Exercise objective:
Within the entries below, find each line containing the word "Latino" and copy it.
>>>
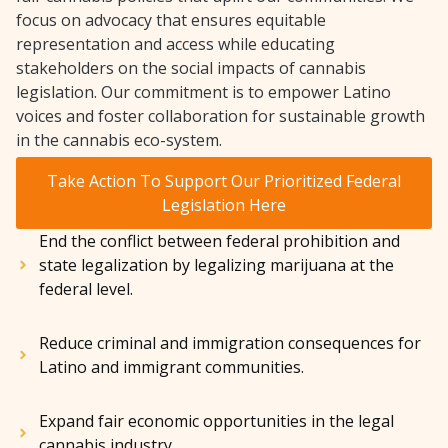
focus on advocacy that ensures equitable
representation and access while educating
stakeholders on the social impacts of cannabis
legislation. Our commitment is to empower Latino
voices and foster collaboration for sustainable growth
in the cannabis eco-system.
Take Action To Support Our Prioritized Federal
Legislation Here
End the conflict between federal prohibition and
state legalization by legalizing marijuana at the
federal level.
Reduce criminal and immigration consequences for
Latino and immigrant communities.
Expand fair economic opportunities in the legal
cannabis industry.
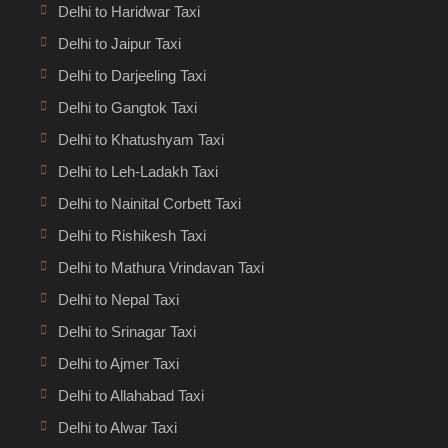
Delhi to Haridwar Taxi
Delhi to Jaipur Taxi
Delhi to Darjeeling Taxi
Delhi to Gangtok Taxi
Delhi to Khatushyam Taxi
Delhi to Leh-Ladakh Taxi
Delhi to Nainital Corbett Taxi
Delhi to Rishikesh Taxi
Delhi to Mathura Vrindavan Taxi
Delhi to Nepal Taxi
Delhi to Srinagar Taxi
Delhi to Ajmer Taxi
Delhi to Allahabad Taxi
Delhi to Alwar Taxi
<<<
Task output:
legislation. Our commitment is to empower Latino
Latino and immigrant communities.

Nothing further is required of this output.